Is foo.cpp #including foo.h?


Steve.

Oops, sorry, let me read the OP again more closely...

OK, let me rephrase my answer...

Why not put the enum declaration in foo.h?


Steve.

 

[Christopher Benson-Manica]

Am I missing something obvious? Why not just return typeNone?

My intent is that neither foo.h nor foo.cpp will actually define bar,
perhaps something like

foo.h:

enum bar;

foo.cpp

#include "foo.h"

/* whatever

my_special_unit.cpp:

#include "foo.h"

enum bar { typeNone, typeBaz, count };

some_other_unit.cpp:

#include "foo.h"

enum bar { typeNone, typeQuux, typeCharlie, count };

Presumably this won't work, since the bar enumeration is never fleshed
out for foo.cpp. Basically, I want to make the symbols that the
enumeration will use available to foo.cpp without actually defining
the enumeration there. Does that make sense? Is it possible?

 

[Peter van Merkerk]

My intent is that neither foo.h nor foo.cpp will actually define bar,
perhaps something like

foo.h:

enum bar;

foo.cpp

#include "foo.h"

/* whatever

my_special_unit.cpp:

#include "foo.h"

enum bar { typeNone, typeBaz, count };

some_other_unit.cpp:

#include "foo.h"

enum bar { typeNone, typeQuux, typeCharlie, count };

Presumably this won't work, since the bar enumeration is never fleshed
out for foo.cpp. Basically, I want to make the symbols that the
enumeration will use available to foo.cpp without actually defining
the enumeration there. Does that make sense? Is it possible?

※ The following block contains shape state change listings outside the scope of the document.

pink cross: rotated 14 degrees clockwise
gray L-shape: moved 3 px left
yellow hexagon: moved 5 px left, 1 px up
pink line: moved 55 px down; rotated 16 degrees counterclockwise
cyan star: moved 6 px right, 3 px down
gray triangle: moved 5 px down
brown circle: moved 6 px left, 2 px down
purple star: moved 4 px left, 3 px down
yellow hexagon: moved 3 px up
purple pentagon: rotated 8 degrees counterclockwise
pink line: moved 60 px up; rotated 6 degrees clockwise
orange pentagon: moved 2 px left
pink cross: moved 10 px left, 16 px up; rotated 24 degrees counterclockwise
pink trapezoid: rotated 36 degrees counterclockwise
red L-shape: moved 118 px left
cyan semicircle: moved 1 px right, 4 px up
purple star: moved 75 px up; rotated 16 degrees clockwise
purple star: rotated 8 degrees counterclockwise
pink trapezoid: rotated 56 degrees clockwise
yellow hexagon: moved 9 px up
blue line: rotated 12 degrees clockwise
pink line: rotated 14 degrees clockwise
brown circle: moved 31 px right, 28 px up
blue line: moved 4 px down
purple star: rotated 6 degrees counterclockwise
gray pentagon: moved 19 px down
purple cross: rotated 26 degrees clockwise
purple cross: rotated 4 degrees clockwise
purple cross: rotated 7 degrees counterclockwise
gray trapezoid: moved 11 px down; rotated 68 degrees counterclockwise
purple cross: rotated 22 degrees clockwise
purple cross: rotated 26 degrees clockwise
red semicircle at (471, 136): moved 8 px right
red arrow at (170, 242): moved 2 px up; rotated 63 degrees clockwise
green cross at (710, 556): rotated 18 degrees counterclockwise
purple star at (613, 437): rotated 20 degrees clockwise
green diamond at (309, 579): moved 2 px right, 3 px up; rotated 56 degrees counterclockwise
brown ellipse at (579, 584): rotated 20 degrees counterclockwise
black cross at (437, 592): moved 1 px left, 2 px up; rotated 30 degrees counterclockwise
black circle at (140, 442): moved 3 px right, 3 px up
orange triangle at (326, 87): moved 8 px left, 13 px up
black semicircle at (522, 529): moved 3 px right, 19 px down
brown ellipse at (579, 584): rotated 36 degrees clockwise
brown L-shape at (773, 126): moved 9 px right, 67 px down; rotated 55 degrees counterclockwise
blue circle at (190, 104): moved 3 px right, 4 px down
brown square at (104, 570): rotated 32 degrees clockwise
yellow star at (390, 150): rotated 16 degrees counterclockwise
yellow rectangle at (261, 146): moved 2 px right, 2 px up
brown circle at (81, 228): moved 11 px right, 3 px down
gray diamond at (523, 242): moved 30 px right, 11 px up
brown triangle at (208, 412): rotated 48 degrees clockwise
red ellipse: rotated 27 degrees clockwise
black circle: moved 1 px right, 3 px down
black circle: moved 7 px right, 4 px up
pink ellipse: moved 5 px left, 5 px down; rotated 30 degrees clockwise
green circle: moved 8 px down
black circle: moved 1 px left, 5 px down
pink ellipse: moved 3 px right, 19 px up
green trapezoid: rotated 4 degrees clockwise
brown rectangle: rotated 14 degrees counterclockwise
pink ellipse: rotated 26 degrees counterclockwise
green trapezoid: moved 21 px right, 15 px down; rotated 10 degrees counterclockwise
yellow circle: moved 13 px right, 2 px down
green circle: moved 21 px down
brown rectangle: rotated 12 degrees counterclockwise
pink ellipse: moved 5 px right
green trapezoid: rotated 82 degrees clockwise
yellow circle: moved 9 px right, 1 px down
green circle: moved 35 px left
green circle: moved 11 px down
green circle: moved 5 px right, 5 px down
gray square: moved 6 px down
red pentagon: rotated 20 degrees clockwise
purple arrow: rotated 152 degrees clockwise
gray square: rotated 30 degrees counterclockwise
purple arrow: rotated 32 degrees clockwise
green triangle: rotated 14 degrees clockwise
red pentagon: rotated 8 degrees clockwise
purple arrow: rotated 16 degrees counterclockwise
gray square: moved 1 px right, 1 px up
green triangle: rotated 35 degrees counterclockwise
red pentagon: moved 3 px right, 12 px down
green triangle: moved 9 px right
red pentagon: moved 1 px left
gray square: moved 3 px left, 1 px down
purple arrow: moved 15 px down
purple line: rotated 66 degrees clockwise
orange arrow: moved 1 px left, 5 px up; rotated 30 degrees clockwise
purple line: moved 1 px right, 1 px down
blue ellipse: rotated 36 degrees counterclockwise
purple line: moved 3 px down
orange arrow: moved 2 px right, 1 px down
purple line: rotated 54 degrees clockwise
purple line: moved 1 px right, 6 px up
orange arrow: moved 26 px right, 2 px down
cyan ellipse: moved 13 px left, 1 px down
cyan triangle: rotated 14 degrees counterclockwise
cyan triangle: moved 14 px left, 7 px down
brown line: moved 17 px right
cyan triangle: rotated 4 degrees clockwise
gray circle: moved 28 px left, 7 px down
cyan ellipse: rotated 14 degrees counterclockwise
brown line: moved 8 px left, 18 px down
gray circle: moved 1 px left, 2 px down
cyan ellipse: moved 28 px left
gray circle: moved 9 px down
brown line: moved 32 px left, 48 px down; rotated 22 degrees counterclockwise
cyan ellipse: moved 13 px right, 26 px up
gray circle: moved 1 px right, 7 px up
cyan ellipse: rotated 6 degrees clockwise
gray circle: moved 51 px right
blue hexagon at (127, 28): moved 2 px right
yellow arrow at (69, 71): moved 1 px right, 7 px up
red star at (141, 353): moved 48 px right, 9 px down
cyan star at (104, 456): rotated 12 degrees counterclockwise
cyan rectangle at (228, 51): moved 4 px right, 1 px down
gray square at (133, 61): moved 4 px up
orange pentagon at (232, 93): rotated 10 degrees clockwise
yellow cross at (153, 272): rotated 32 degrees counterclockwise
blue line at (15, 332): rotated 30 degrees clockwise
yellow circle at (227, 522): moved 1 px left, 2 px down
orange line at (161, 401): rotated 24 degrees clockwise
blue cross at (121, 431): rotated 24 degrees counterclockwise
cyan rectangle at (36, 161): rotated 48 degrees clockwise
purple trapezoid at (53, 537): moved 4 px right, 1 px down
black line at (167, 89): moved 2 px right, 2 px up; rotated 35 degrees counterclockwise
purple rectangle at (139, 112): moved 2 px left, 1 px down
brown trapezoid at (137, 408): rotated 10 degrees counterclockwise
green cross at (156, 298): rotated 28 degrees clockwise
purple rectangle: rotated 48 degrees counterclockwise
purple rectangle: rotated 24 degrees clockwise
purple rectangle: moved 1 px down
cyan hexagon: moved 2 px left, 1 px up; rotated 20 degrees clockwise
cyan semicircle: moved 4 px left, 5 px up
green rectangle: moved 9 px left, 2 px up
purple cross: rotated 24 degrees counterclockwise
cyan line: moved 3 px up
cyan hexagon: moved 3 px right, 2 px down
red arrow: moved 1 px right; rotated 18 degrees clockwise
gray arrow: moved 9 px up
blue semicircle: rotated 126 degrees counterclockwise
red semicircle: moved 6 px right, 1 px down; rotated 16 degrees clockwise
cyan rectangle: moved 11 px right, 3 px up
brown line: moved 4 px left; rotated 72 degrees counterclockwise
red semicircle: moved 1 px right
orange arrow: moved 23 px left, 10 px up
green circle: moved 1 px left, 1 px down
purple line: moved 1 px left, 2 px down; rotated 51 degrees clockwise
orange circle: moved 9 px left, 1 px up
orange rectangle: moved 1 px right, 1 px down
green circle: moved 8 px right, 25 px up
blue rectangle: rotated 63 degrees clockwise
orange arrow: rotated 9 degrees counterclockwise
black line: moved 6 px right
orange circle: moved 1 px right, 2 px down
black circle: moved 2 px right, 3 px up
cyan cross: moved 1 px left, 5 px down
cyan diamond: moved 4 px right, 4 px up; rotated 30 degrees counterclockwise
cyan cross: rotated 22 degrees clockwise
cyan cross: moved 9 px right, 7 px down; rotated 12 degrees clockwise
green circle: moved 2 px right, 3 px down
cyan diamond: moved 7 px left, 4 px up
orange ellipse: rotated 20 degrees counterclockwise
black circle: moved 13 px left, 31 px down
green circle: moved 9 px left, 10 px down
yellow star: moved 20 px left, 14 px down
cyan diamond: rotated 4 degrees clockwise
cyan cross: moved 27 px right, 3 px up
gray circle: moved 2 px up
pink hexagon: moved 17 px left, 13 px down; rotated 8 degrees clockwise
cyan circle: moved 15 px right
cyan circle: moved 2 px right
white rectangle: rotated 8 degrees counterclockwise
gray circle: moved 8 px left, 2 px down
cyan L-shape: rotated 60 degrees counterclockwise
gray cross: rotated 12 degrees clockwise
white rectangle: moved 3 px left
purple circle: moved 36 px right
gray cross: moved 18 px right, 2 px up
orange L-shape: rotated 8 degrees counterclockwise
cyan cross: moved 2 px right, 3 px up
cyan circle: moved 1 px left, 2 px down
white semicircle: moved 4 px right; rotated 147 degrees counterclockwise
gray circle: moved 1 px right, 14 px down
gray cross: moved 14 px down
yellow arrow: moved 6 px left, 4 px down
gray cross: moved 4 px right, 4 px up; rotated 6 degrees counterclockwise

If you need to use the enum as a return type and the function must be
declared in the .h file (which is the case if I understood the original
question correctly) the answer is no. Only if the enum is used only
inside function in the .cpp file but never as return type or argument
the enum can be declared inside the .cpp file.

In case of a class you might consider putting the enum definition in the
private section of the class. That way it is clear that the enum is
intended for internal use only, and isn't accessible to the outside
world. Another advantage is that it is defined within the scope of the
class, so potential name clashes are avoided.

 

[Christopher Benson-Manica]

In case of a class you might consider putting the enum definition in the
private section of the class. That way it is clear that the enum is
intended for internal use only, and isn't accessible to the outside
world. Another advantage is that it is defined within the scope of the
class, so potential name clashes are avoided.

Well, here's another question: If I put the enum definition in the
class, can a subclass override that definition?

 

[JKop]

Without passing judgement on your design:

extern enum bar;

return bar(0);


-JKop

 

[Christopher Benson-Manica]

Without passing judgement on your design:

No, please do! Seriously - otherwise, how do I learn how to improve?

 

[JKop]

Christopher Benson-Manica posted:

No, please do! Seriously - otherwise, how do I learn how to improve?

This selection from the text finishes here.